■ **WHAT THIS TASK INVOLVES**: Copy verbatim the span of lines beginning at the line that contains "Гаряча ламінація стендів" and ending with the final line of the data. Exclude pictures from the copy.

■ **RECORDS FOR THIS TASK**:

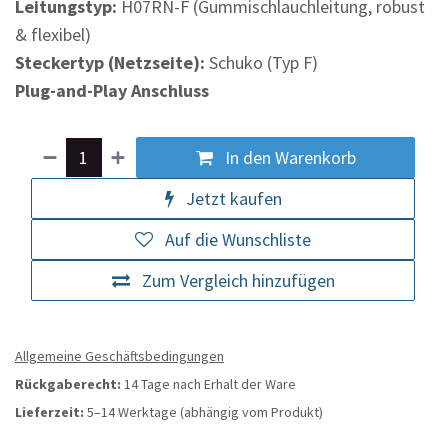
Leitungstyp:
H07RN-F (Gummischlauchleitung, robust
& flexibel)
Steckertyp (Netzseite):
Schuko (Typ F)
Plug-and-Play Anschluss
In den Warenkorb
Jetzt kaufen
Auf die Wunschliste
Zum Vergleich hinzufügen
Allgemeine Geschäftsbedingungen
Rückgaberecht:
14 Tage nach Erhalt der Ware
Lieferzeit:
5–14 Werktage (abhängig vom Produkt)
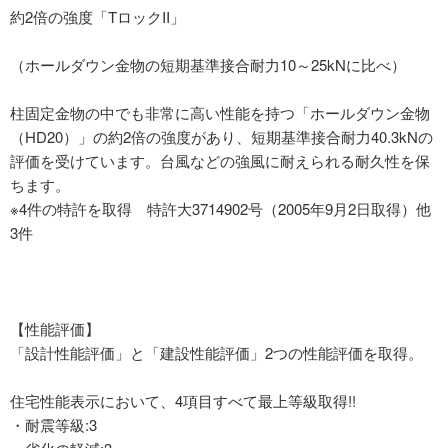
約2倍の強度「TロックII」
（ホールダウン金物の短期基準接合耐力10～25kNに比べ）
柱固定金物の中でも非常に高い性能を持つ「ホールダウン金物
（HD20）」の約2倍の強度があり、短期基準接合耐力40.3kNの
評価を受けています。台風などの強風に耐えられる耐久性を保
ちます。
※4件の特許を取得 特許大3714902号（2005年9月2日取得）他
3件
【性能評価】
「設計性能評価」と「建設性能評価」2つの性能評価を取得。
住宅性能表示において、4項目すべて最上等級取得!!
・耐震等級:3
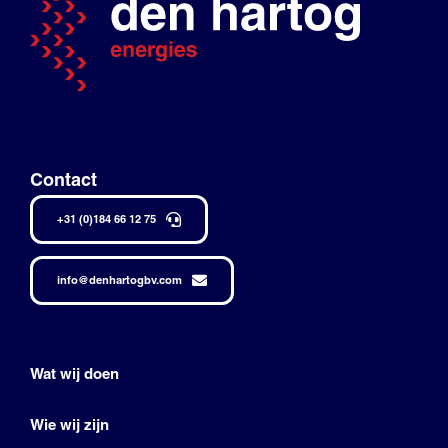
Contact
+31 (0)184 66 12 75
info@denhartogbv.com
Wat wij doen
Wie wij zijn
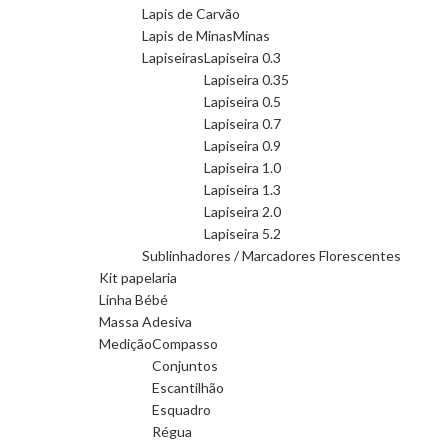
Lapis de Carvão
Lapis de Minas
Minas
Lapiseiras
Lapiseira 0.3
Lapiseira 0.35
Lapiseira 0.5
Lapiseira 0.7
Lapiseira 0.9
Lapiseira 1.0
Lapiseira 1.3
Lapiseira 2.0
Lapiseira 5.2
Sublinhadores / Marcadores Florescentes
Kit papelaria
Linha Bébé
Massa Adesiva
Medição
Compasso
Conjuntos
Escantilhão
Esquadro
Régua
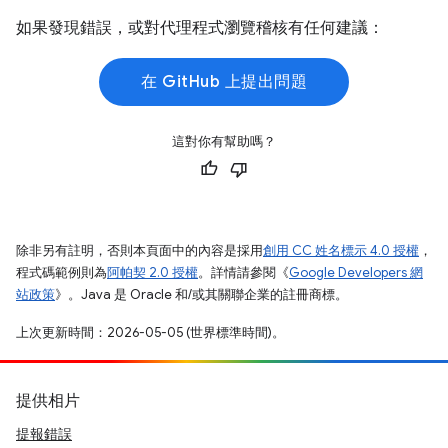
如果發現錯誤，或對代理程式瀏覽稽核有任何建議：
在 GitHub 上提出問題
這對你有幫助嗎？
除非另有註明，否則本頁面中的內容是採用
創用 CC 姓名標示 4.0 授權
，
程式碼範例則為
阿帕契 2.0 授權
。詳情請參閱《
Google Developers 網
站政策
》。Java 是 Oracle 和/或其關聯企業的註冊商標。
上次更新時間：2026-05-05 (世界標準時間)。
提供相片
提報錯誤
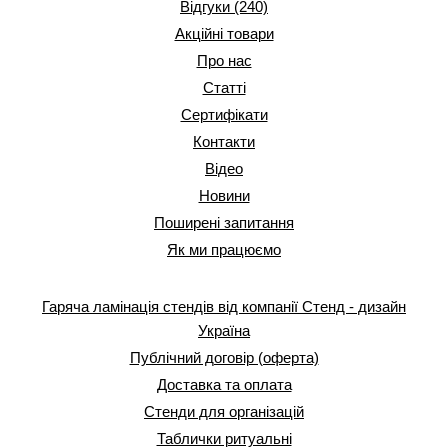
Відгуки (240)
Акційні товари
Про нас
Статті
Сертифікати
Контакти
Відео
Новини
Поширені запитання
Як ми працюємо
Гаряча ламінація стендів від компанії Стенд - дизайн
Україна
Публічний договір (оферта)
Доставка та оплата
Стенди для організацій
Таблички ритуальні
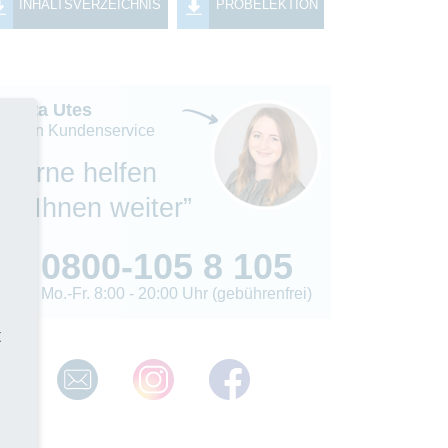
INHALTSVERZEICHNIS
PROBELEKTION
Madita Utes
eiterin Kundenservice
“Gerne helfen
wir Ihnen weiter”
0800-105 8 105
Mo.-Fr. 8:00 - 20:00 Uhr (gebührenfrei)
t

■ **PROBLEM SOLUTION**:
Гаряча ламінація стендів від компанії Стенд - дизайн
Україна
Публічний договір (оферта)
Доставка та оплата
Стенди для організацій
Таблички ритуальні
INHALTSVERZEICHNIS
PROBELEKTION
Madita Utes
eiterin Kundenservice
“Gerne helfen
wir Ihnen weiter”
0800-105 8 105
Mo.-Fr. 8:00 - 20:00 Uhr (gebührenfrei)
t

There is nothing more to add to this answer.